##### The data
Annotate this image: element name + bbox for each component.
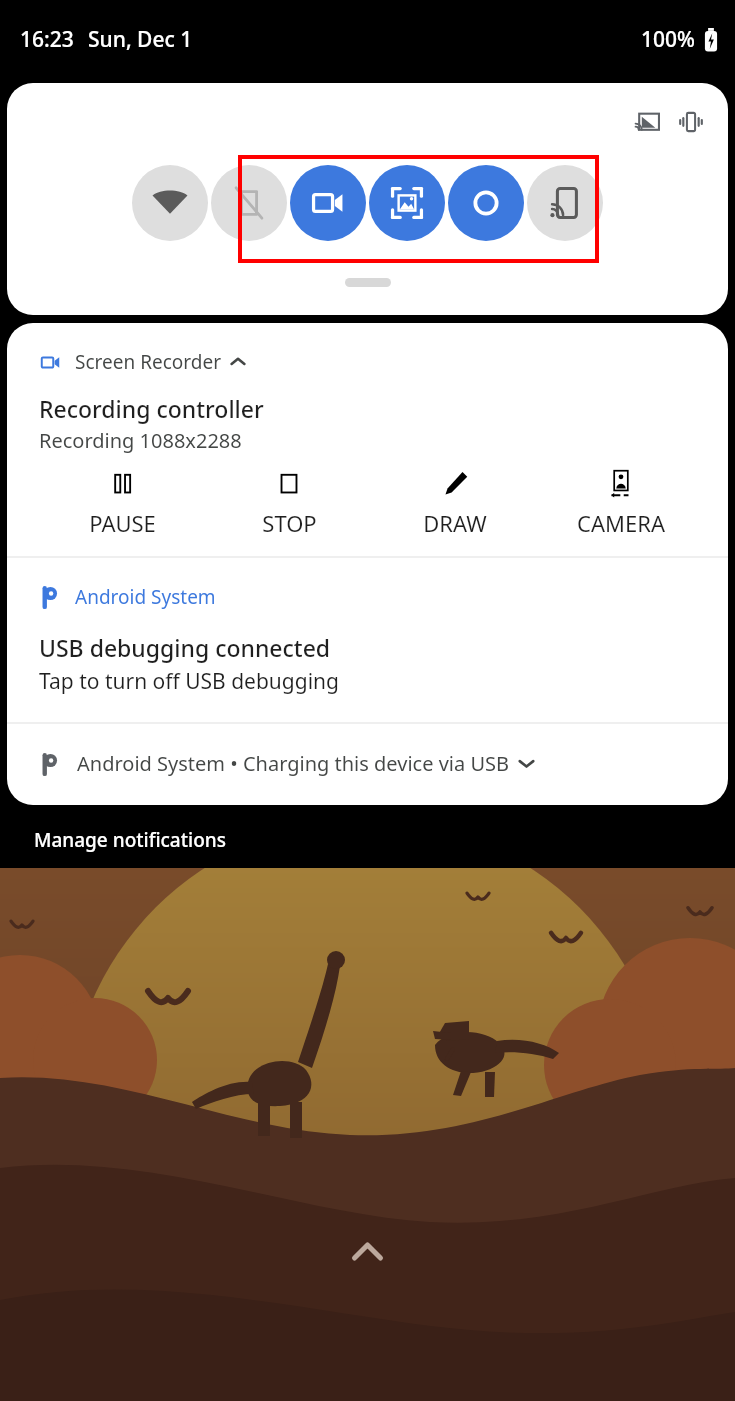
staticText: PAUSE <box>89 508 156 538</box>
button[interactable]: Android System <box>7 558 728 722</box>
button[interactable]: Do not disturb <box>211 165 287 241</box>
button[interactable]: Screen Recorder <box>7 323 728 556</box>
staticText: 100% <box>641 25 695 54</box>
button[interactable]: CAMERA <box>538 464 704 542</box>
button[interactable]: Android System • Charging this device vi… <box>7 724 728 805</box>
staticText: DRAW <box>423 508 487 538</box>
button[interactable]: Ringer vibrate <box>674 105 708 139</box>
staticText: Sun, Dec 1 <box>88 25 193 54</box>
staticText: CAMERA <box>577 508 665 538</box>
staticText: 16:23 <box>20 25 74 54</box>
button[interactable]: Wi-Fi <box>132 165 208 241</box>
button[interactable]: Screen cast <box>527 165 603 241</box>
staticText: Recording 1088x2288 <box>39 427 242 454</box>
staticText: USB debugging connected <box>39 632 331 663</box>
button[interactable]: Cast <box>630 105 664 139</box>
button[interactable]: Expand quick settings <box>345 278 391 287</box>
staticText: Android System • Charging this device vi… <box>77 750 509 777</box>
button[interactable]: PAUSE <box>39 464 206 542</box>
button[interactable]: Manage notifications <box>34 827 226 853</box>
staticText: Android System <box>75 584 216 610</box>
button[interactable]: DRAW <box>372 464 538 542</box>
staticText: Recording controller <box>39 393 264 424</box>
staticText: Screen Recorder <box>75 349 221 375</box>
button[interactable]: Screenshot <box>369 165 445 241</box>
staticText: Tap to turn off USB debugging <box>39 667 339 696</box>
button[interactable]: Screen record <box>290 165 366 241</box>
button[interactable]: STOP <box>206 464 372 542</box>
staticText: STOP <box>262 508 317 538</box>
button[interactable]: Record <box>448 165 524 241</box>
##########
Task goal | When you retype the material above, keep every word exact and drop the images.

Answer for this exercise |
Annotate this image: element name + bbox for each component.
staticText: PAUSE <box>89 508 156 538</box>
button[interactable]: Android System <box>7 558 728 722</box>
button[interactable]: Do not disturb <box>211 165 287 241</box>
button[interactable]: Screen Recorder <box>7 323 728 556</box>
staticText: 100% <box>641 25 695 54</box>
button[interactable]: CAMERA <box>538 464 704 542</box>
button[interactable]: Android System • Charging this device vi… <box>7 724 728 805</box>
staticText: DRAW <box>423 508 487 538</box>
button[interactable]: Ringer vibrate <box>674 105 708 139</box>
staticText: Sun, Dec 1 <box>88 25 193 54</box>
staticText: CAMERA <box>577 508 665 538</box>
staticText: 16:23 <box>20 25 74 54</box>
button[interactable]: Wi-Fi <box>132 165 208 241</box>
button[interactable]: Screen cast <box>527 165 603 241</box>
staticText: Recording 1088x2288 <box>39 427 242 454</box>
staticText: USB debugging connected <box>39 632 331 663</box>
button[interactable]: Cast <box>630 105 664 139</box>
button[interactable]: Expand quick settings <box>345 278 391 287</box>
staticText: Android System • Charging this device vi… <box>77 750 509 777</box>
button[interactable]: PAUSE <box>39 464 206 542</box>
button[interactable]: Manage notifications <box>34 827 226 853</box>
staticText: Android System <box>75 584 216 610</box>
button[interactable]: DRAW <box>372 464 538 542</box>
staticText: Recording controller <box>39 393 264 424</box>
staticText: Screen Recorder <box>75 349 221 375</box>
button[interactable]: Screenshot <box>369 165 445 241</box>
staticText: Tap to turn off USB debugging <box>39 667 339 696</box>
button[interactable]: Screen record <box>290 165 366 241</box>
button[interactable]: STOP <box>206 464 372 542</box>
staticText: STOP <box>262 508 317 538</box>
button[interactable]: Record <box>448 165 524 241</box>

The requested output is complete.